トランプ時代の「武器化された相互依存」が描く新世界秩序
アメリカの政治学者ニューマン教授が語る、グローバル化の裏に隠された権力構造と、トランプ政権下で加速する経済ネットワークの武器化
「グローバル化で権力は分散化された」—この常識は、実は根本的に間違っているかもしれない。

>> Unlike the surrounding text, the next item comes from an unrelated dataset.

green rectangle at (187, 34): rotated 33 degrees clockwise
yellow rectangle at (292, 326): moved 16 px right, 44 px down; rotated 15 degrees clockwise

ジョージタウン大学のエイブラハム・ニューマン教授は、2023年に共著『Underground Empire: How America Weaponised the World Economy』を発表し、現代のグローバル経済が実際には高度に中央集権化された構造であることを明らかにした。そして今、トランプ政権の第2期において、この「武器化された相互依存」の概念がより一層重要性を増している。
グローバル化の「隠された真実」
ニューマン教授によると、多くの人が抱くグローバル化のイメージ—無数のアクターが参加し、権力が分散化された「フラットな世界」—は完全な誤解だという。
実際のグローバル・ネットワークは驚くほど中央集権化されている。iPhoneを例に取れば、チップはTSMCかSamsungのどちらかが製造し、国際金融取引は少数の銀行を通じて行われ、オペレーティングシステムはAppleかGoogleに依存している。
「これは『フラットな世界』ではなく、中央集権化された世界です」とニューマン教授は指摘する。各国政府はこの中央集権的構造を活用し、監視や制裁を通じて敵対国を締め出すツールとして利用している。
日本企業への波及効果
この「武器化された相互依存」は、日本企業にとって新たなリスクを意味する。ソニーの半導体事業、トヨタのグローバル・サプライチェーン、任天堂のゲーム配信プラットフォーム—これらすべてが、地政学的緊張の影響を受けやすい中央集権的ネットワークに組み込まれている。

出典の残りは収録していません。